Rehab after a Revision ACL Reconstruction
Reconstruction of the anterior cruciate ligament (ACL) is widely accepted as the treatment of choice for individuals with functional instability due to an ACL-deficient knee. It is estimated that anywhere between 60,000 and 75,000 ACL reconstructions are performed annually in the United States, although this number may be as high as 350,000. Despite the fact that nearly 90% of index ACL reconstructions are performed by surgeons who do fewer than 10 reconstructions per year, the overall success rate of the operation is high, ranging from 75% to 95%. Nevertheless, between 3,000 and 10,000 revision ACL surgeries are performed each year, underlying the significant potential for failed ACL reconstruction (ACLR).

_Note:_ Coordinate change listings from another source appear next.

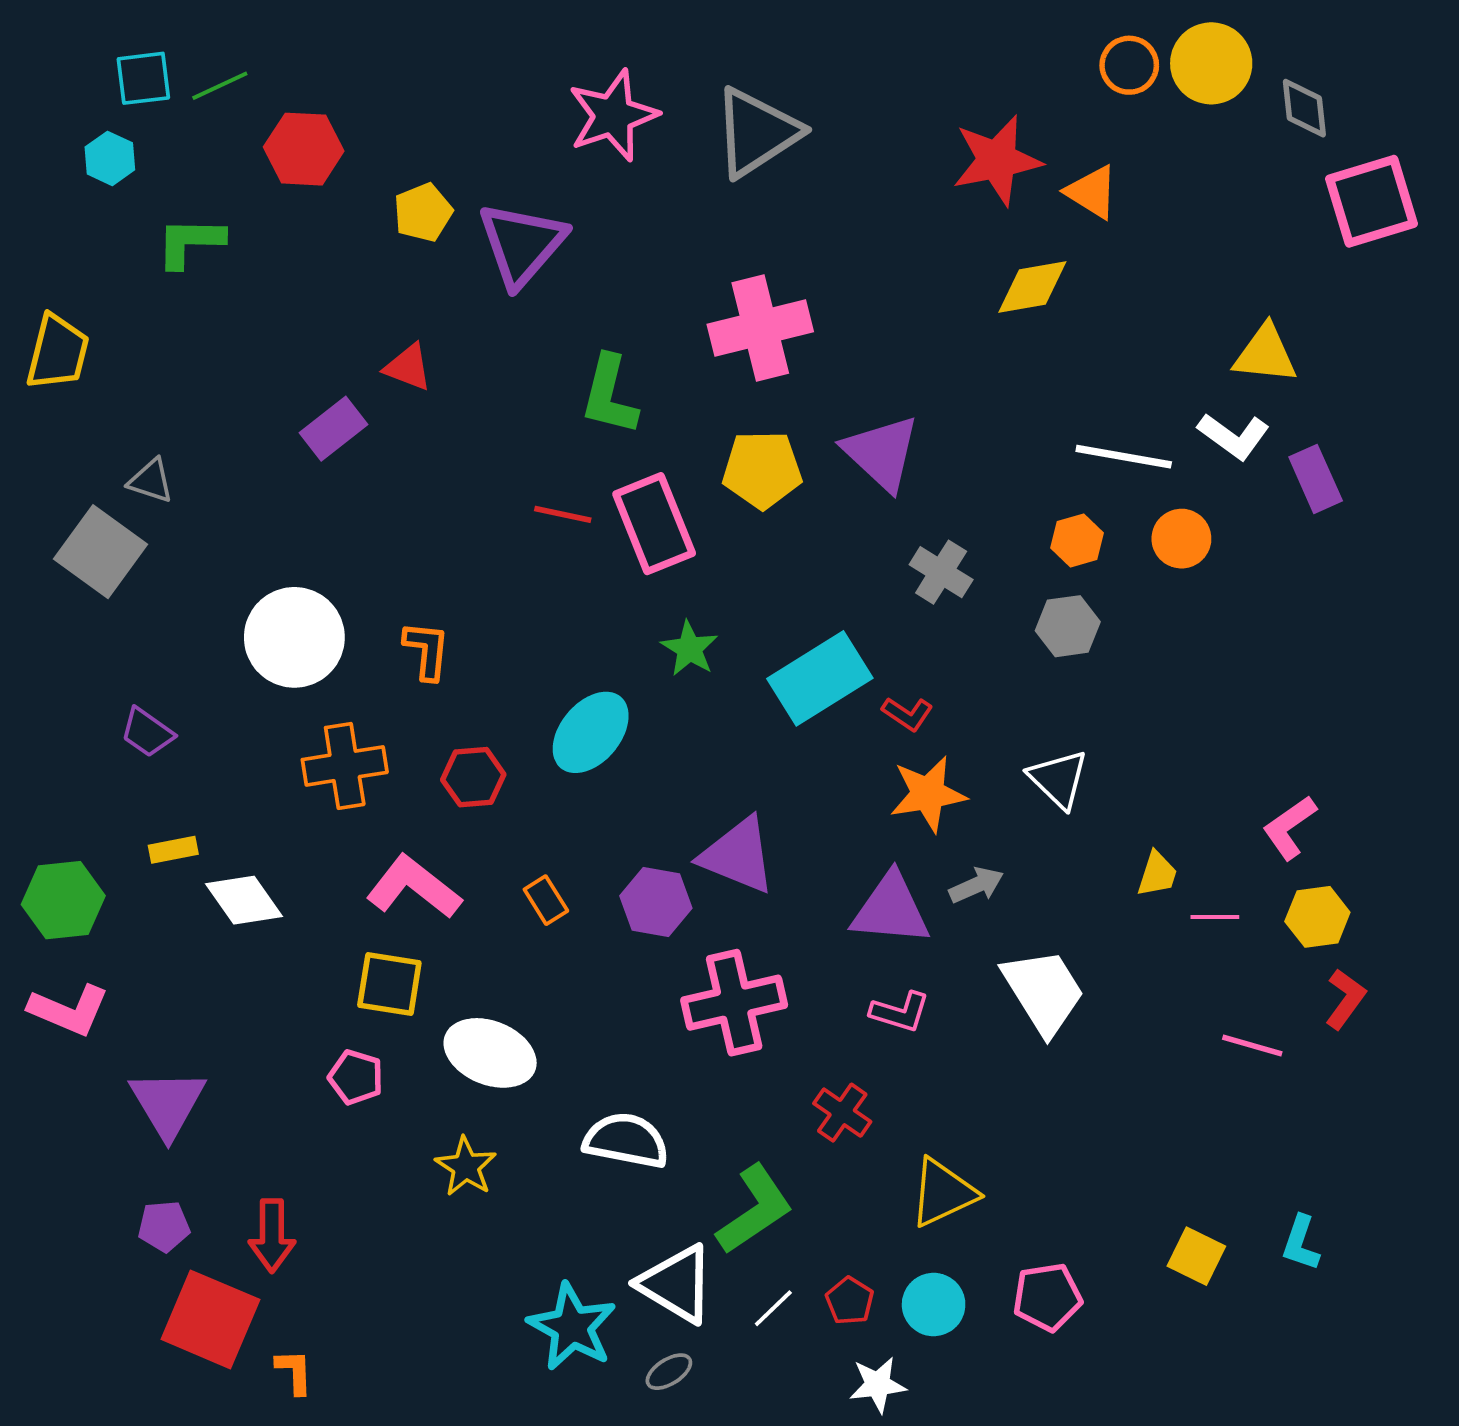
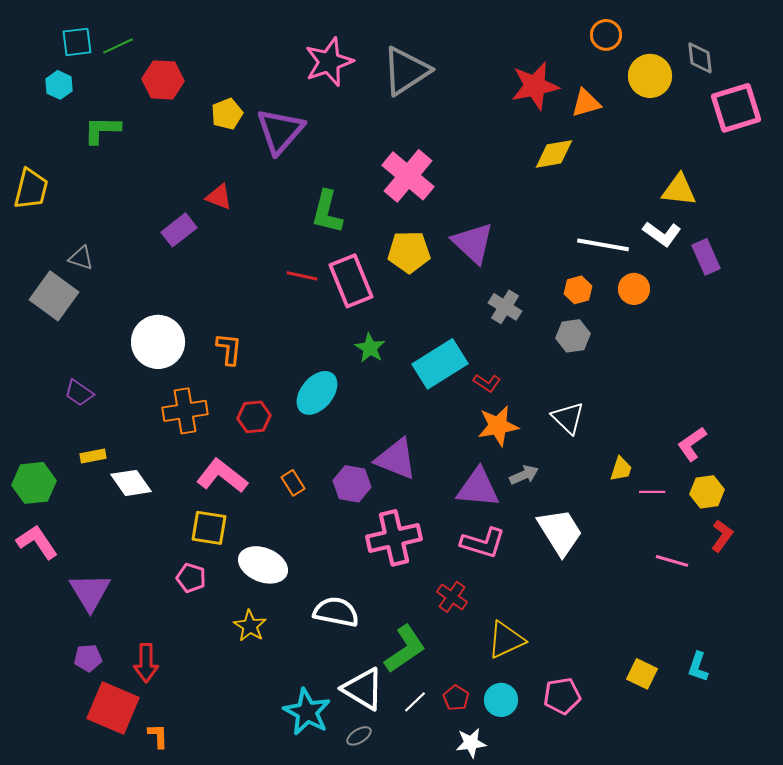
yellow circle: (1211, 63) -> (650, 76), moved
orange triangle: (1092, 192) -> (586, 103), turned -48
pink cross: (760, 328) -> (408, 176), turned -36
pink L-shape: (69, 1010) -> (37, 542), turned -147
pink L-shape: (900, 1012) -> (483, 543), size x1.4

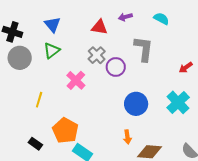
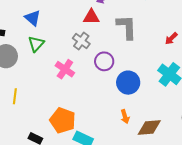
red triangle: (99, 27) -> (91, 17), moved
purple circle: (116, 67) -> (104, 61), moved
yellow line: (39, 100) -> (15, 96), moved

As adolescents maintain their participation in sports and older athletes extend their playing days, the number of index ACL injuries continue to escalate each year.6 Accordingly, as patient expectations and functional demands increase, the number of ACLR failures, with subsequent revision ACL surgery, will likely show a similar trend.
When evaluating a patient with persistent complaints following an index ACL surgery, the first and most important step is to define what constitutes a failure of the ACLR. Currently, there is a lack of general consensus on what criteria define a failed ACLR. A low correlation exists between the patient’s perception and the surgeon’s evaluation of knee stability following reconstruction. Safran and Harner proposed a definition of ACLR failure with the attempt to combine both subjective data gathered from the patient and objective data gathered by the clinician. They defined failure as “functional instability with activities of daily living or sports and the knee shows increased laxity on physical examination and instrumented testing.” Based on this definition, it is estimated that approximately 8% of patients undergoing primary ACLR will develop recurrent instability and proceed to graft failure.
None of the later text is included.